Alemdar’ın döndüğünü gören C-27, otuz metre yaklaştı. Alemdar’ın yönünü İstanbul’a çevirmesini istedi. Alemdar her şeyi göze almıştı. Tınmadı bile. Yoluna devam edince, ölüm yarışı başladı.

C-27 makinelileri ile ateşe başladı. Topuyla korkutmaya çalıştı. Fransızlar da ölür korkusuyla Alemdar’ı batırmaktan kaçınıyordu. Yanaşıp Fransızlardan alınan silahlarla karşılık verdiler.

TOPÇUYU DEVİRDİ

Çarkçıbaşı Adil Bey keskin nişancıydı, top nişancısını devirdi. Fransız gambotu ile Alemdar, karşılıklı türlü manevralar yapa yapa, didişe didişe Ereğli Limanı ağzına geldiler.

Deniz üzerindeki yırtıcı çatışma devam ediyordu. Serdümen Recep Reis şehit olmuş, üç tayfa yaralanmıştı. Kıyıya toplanan Ereğlililer alkışlayarak, bağırarak Alemdar’ı desteklemeye başladılar. Bazıları sandallara atlayıp Alemdar’a çıktılar ve çatışmaya katıldılar.

SAHİLDEN ATEŞ

Alemdar’ın kıyıya baştan kara etmesine engel olmak için C-27 kıyı ile Alemdar’ın arasına girdi. Bu kez de kıyıdaki Ereğlili Halil Ağa ile Rizeli Tatoğlu Ömer Ağa’nın çetelerinin yaylım ateşi altında kaldı.

Başa çıkamayacağını anlayınca mücadeleyi bırakıp kaçtı.

Bu yenilgiyi hazmedemeyen Fransızlar, Ereğli’ye bir zırhlı kruvazör ile iki muhrip yolladılar, süre belirterek bir ültimatom verdiler, esirlerinin, Alemdar’ın ve C-27 ile çatışanların teslim edilmelerini, kıyıdaki çetecilerin cezalandırılmalarını talep ettiler.

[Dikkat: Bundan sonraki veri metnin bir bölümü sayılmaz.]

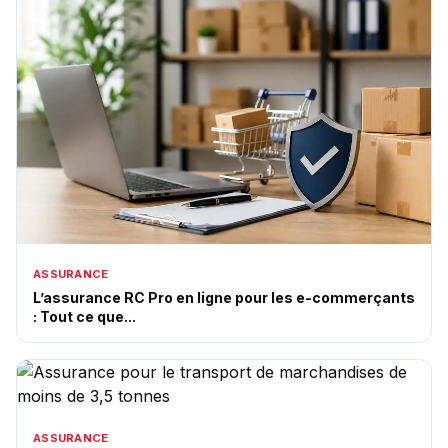
ASSURANCE
L’assurance RC Pro en ligne pour les e-commerçants
: Tout ce que...
ASSURANCE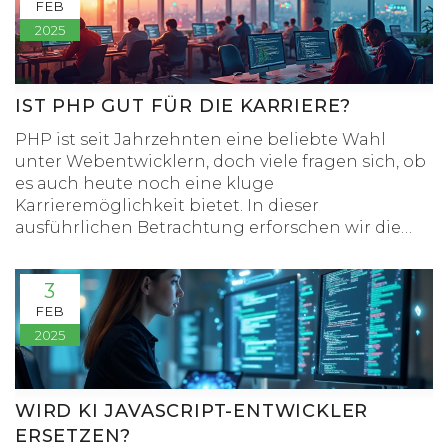
FEB
den Shitstorm um PHP verstehen will, findet hier
2025
ehrliche Antworten.
IST PHP GUT FÜR DIE KARRIERE?
PHP ist seit Jahrzehnten eine beliebte Wahl
unter Webentwicklern, doch viele fragen sich, ob
es auch heute noch eine kluge
Karrieremöglichkeit bietet. In dieser
ausführlichen Betrachtung erforschen wir die
Vielseitigkeit von PHP, seine Vor- und Nachteile
für Jobsuchende und die aktuellen Markttrends.
3
Mit praktischen Tipps und interessanten Fakten
FEB
hilft dieser Artikel, eine fundierte Entscheidung
2025
über eine Karriere in PHP zu treffen. Wenn Sie
sich für die Programmierung interessieren oder
gerade dabei sind, Ihre Karriere umzulenken,
könnte PHP die Sprache sein, die Sie suchen.
WIRD KI JAVASCRIPT-ENTWICKLER
ERSETZEN?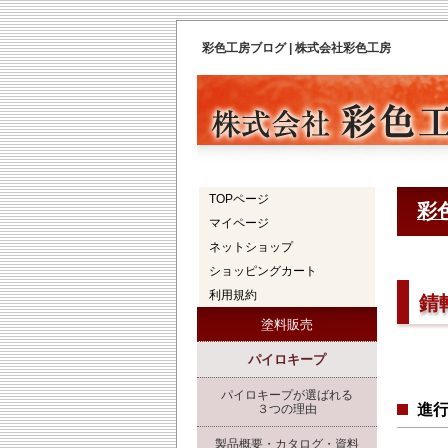
彩色工房ブログ | 株式会社彩色工房
TOPページ
彩
マイページ
ネットショップ
ショッピングカート
利用規約
錆
塗料販売
パイロキープ
パイロキープが選ばれる
進
３つの理由
製品概要・カタログ・資料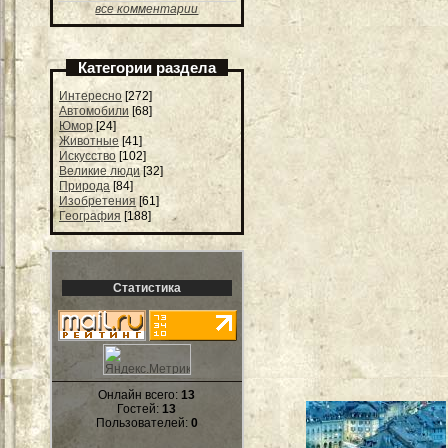
все комментарии
Категории раздела
Интересно
[272]
Автомобили
[68]
Юмор
[24]
Животные
[41]
Искусство
[102]
Великие люди
[32]
Природа
[84]
Изобретения
[61]
География
[188]
Статистика
Онлайн всего:
13
Гостей:
13
Пользователей:
0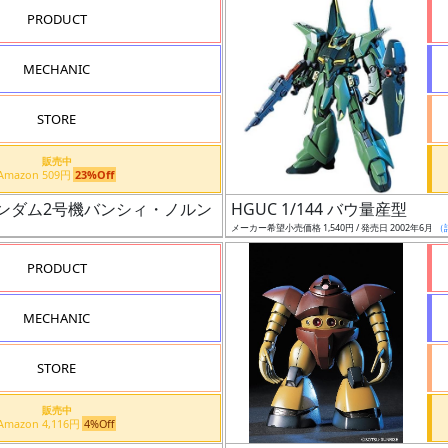
PRODUCT
MECHANIC
STORE
販売中
Amazon 509円
23%Off
ンガンダム2号機バンシィ・ノルン（デストロイ・モード）
HGUC 1/144 バウ量産型
メーカー希望小売価格 1,540円 / 発売日 2002年6月
（
PRODUCT
MECHANIC
STORE
販売中
Amazon 4,116円
4%Off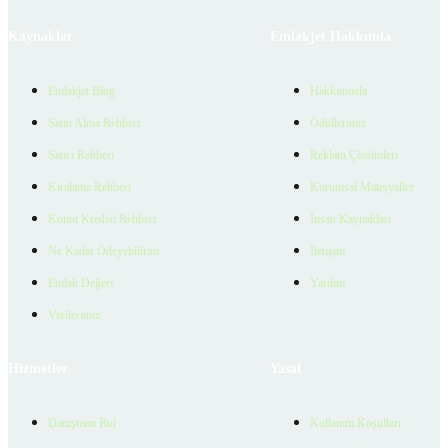
Kaynaklar
Emlakjet Hakkında
Emlakjet Blog
Hakkımızda
Satın Alma Rehberi
Ödüllerimiz
Satıcı Rehberi
Reklam Çözümleri
Kiralama Rehberi
Kurumsal Materyaller
Konut Kredisi Rehberi
İnsan Kaynakları
Ne Kadar Ödeyebilirim
İletişim
Emlak Değeri
Yardım
Verilerimiz
Hizmetler
Yasal
Danışman Bul
Kullanım Koşulları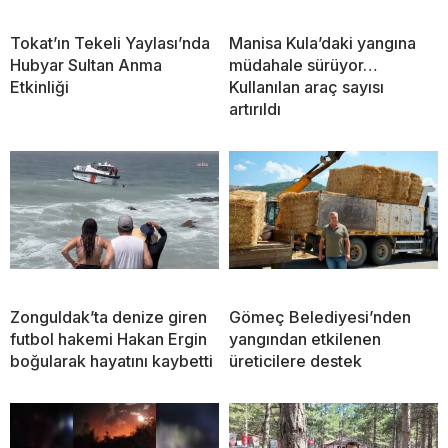
Tokat’ın Tekeli Yaylası’nda
Manisa Kula’daki yangına
Hubyar Sultan Anma
müdahale sürüyor…
Etkinliği
Kullanılan araç sayısı
artırıldı
Zonguldak’ta denize giren
Gömeç Belediyesi’nden
futbol hakemi Hakan Ergin
yangından etkilenen
boğularak hayatını kaybetti
üreticilere destek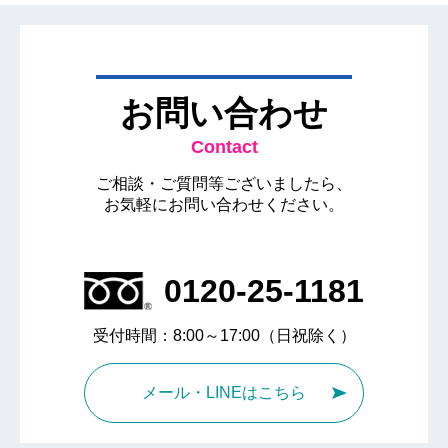
お問い合わせ
Contact
ご相談・ご質問等ございましたら、
お気軽にお問い合わせください。
0120-25-1181
受付時間：8:00～17:00（日祝除く）
メール・LINEはこちら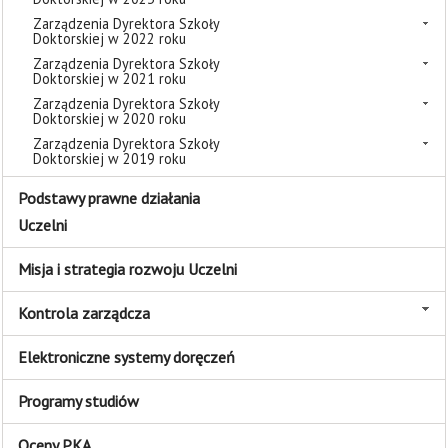
Zarządzenia Dyrektora Szkoły
Doktorskiej w 2022 roku
Zarządzenia Dyrektora Szkoły
Doktorskiej w 2021 roku
Zarządzenia Dyrektora Szkoły
Doktorskiej w 2020 roku
Zarządzenia Dyrektora Szkoły
Doktorskiej w 2019 roku
Podstawy prawne działania
Uczelni
Misja i strategia rozwoju Uczelni
Kontrola zarządcza
Elektroniczne systemy doręczeń
Programy studiów
Oceny PKA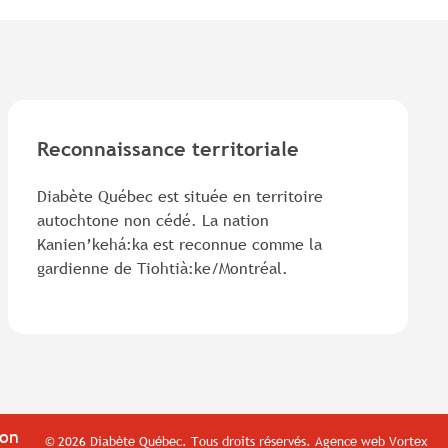
Reconnaissance territoriale
Diabète Québec est située en territoire
autochtone non cédé. La nation
Kanien’kehá:ka est reconnue comme la
gardienne de Tiohtià:ke/Montréal.
ion
© 2026 Diabète Québec.
Tous droits réservés.
Agence web
Vortex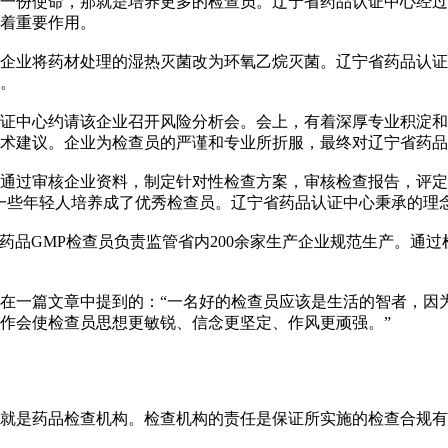
份使命，那就是培养更多的检查员。辽宁省药品认证中心经过
着重要作用。
业将药材处理的湿热灭菌改为环氧乙烷灭菌。辽宁省药品认证
。
中心约请该企业召开风险分析会。会上，有着深厚专业积淀和
术建议。企业为检查员的严谨和专业所折服，最终对辽宁省药品
过审核企业资料，制定针对性检查方案，审核检查报告，评定
一些年轻人培养成了优秀检查员。辽宁省药品认证中心秉承的理念
品GMP检查员负责监管省内200余家生产企业规范生产。通过
一篇文章中提到的：“一名好的检查员应该是生活的智者，因为
作会使检查员思想更敏锐、信念更坚定、作风更顽强。”
是药品检查机构。检查机构的责任是保证所实施的检查合规有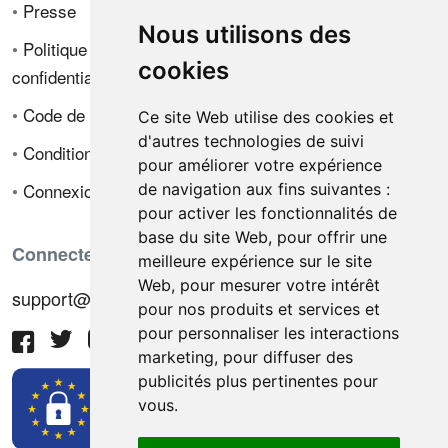
•
Presse
Nous utilisons des
•
Politique de
cookies
confidentialité
•
Code de déontologie
Ce site Web utilise des cookies et
d'autres technologies de suivi
•
Conditions de vente
pour améliorer votre expérience
•
Connexion
de navigation aux fins suivantes :
pour activer les fonctionnalités de
base du site Web
,
pour offrir une
Connectez-vous avec nous
meilleure expérience sur le site
Web
,
pour mesurer votre intérêt
support@hiringnotes.com
pour nos produits et services et
pour personnaliser les interactions
marketing
,
pour diffuser des
publicités plus pertinentes pour
vous
.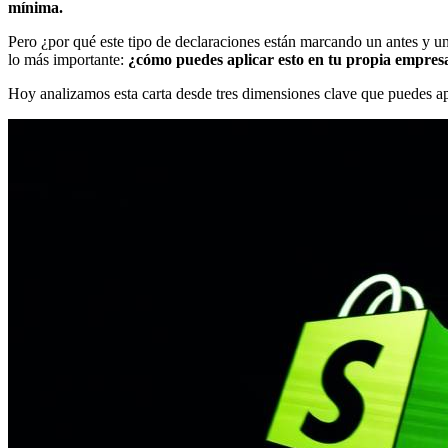
mínima.
Pero ¿por qué este tipo de declaraciones están marcando un antes y u
lo más importante:
¿cómo puedes aplicar esto en tu propia empresa
Hoy analizamos esta carta desde tres dimensiones clave que puedes apl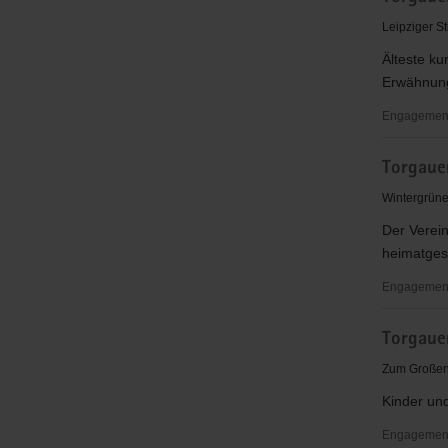
e.V.
Leipziger S
Älteste ku
Erwähnun
Engagementb
Torgauer
Torgauer
Geharnisc
e.V.
Wintergrüne
Der Verein
heimatgesc
Engagementb
Torgauer
Torgaue
Geschicht
e.
Zum Großen
V.
Kinder un
Engagement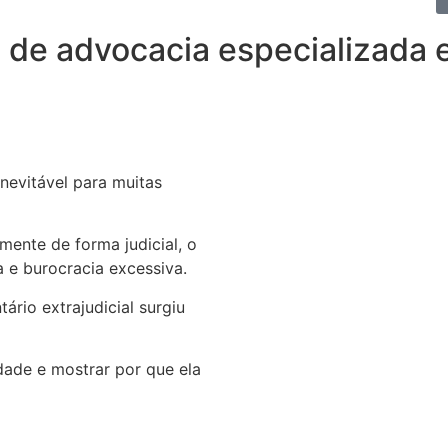
 de advocacia especializada 
inevitável para muitas
mente de forma judicial, o
 e burocracia excessiva.
ário extrajudicial surgiu
dade e mostrar por que ela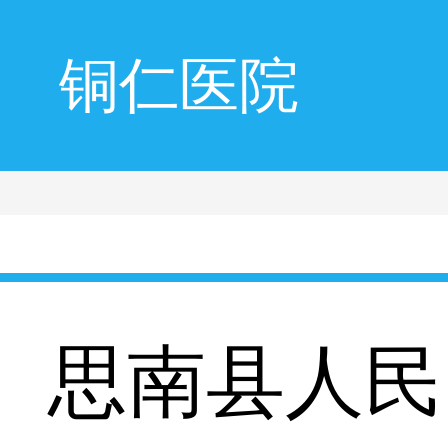
铜仁医院
思南县人民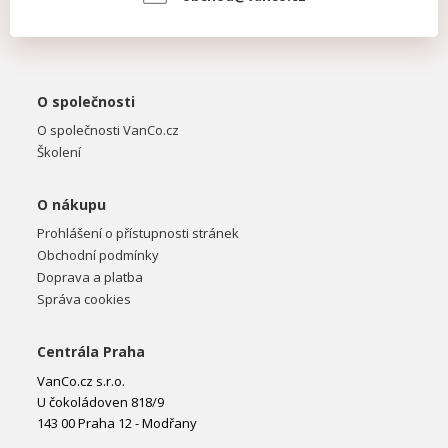
O společnosti
O společnosti VanCo.cz
Školení
O nákupu
Prohlášení o přístupnosti stránek
Obchodní podmínky
Doprava a platba
Správa cookies
Centrála Praha
VanCo.cz s.r.o.
U čokoládoven 818/9
143 00 Praha 12 - Modřany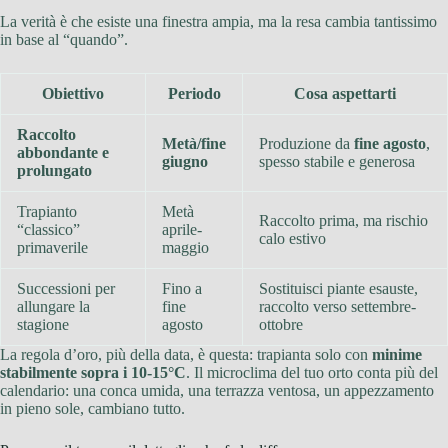
La verità è che esiste una finestra ampia, ma la resa cambia tantissimo
in base al “quando”.
Obiettivo
Periodo
Cosa aspettarti
Raccolto
Metà/fine
Produzione da
fine agosto
,
abbondante e
giugno
spesso stabile e generosa
prolungato
Trapianto
Metà
Raccolto prima, ma rischio
“classico”
aprile-
calo estivo
primaverile
maggio
Successioni per
Fino a
Sostituisci piante esauste,
allungare la
fine
raccolto verso settembre-
stagione
agosto
ottobre
La regola d’oro, più della data, è questa: trapianta solo con
minime
stabilmente sopra i 10-15°C
. Il microclima del tuo orto conta più del
calendario: una conca umida, una terrazza ventosa, un appezzamento
in pieno sole, cambiano tutto.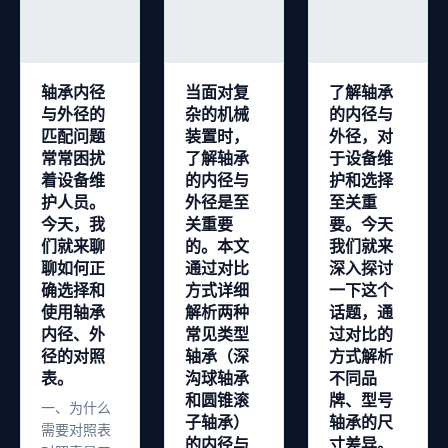
轴承内径
当面对复
了解轴承
与外径的
杂的机械
的内径与
匹配问题
装置时，
外径，对
常常困扰
了解轴承
于设备维
着设备维
的内径与
护和选择
护人员。
外径是至
至关重
今天，我
关重要
要。今天
们就来聊
的。本文
我们就来
聊如何正
通过对比
深入探讨
确选择和
方式详细
一下这个
使用轴承
解析两种
话题，通
内径、外
常见类型
过对比的
径的对照
轴承（深
方式解析
表。
沟球轴承
不同品
和圆锥滚
牌、型号
一、为什么
子轴承）
轴承的尺
需要对照表
的内径与
寸差异。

Ankara bu talepleri anında reddetti.

Bombalanma olasılığına karşı kadınlar ve çocuklar Ereğli’den uzaklaştırıldı. Erkekler savaşa hazırlandılar.

Türklerin kahraman Alemdar mürettebatını asla vermeyeceklerini anlayan Fransızlar, Yüzbaşı Tilli ile 5 askeri geri almak ve Alemdar’ı gözetim altında tutmakla yetindiler.

FIRTINADA KAÇIŞ

Baştankara edilip yarı yarıya batırılmış olan Alemdar yüzdürüldü. Eksikleri gizlice tamamlandı. Gemi kaçırılacaktı. Bunun için Fransızların denize açılamayacakları ve gemiyi izleyemeyecekleri bir Karadeniz havası bekleniyordu. Çok geçmedi, diledikleri gibi bir fırtına patlak verdi. Deniz canavarlaştı. Hiçbir devriye gemisinin denize açılmadığı, yolun temiz olduğu anlaşılınca Alemdar, 24-25 Eylül gecesi demirlerini keserek, sessizce Ereğli’den ayrıldı.

Amasra’ya ulaştı.

KÜÇÜK VE YAMAN

Rengi siyahtı, griye boyandı. Bezden yapılma sahte bir baca eklendi, böylece görünüşü değiştirildi. Yunan devriye gemilerine yakalanmadan Trabzon’a geldi ve Trabzon Deniz Ulaştırma Komutanlığı emrine girdi.

Bu küçük yaman gemi, Büyük Taarruz’a kadar stratejik deniz ulaştırmasının başarıyla sürdürülmesinde unutulmayacak hizmetler yapacaktır.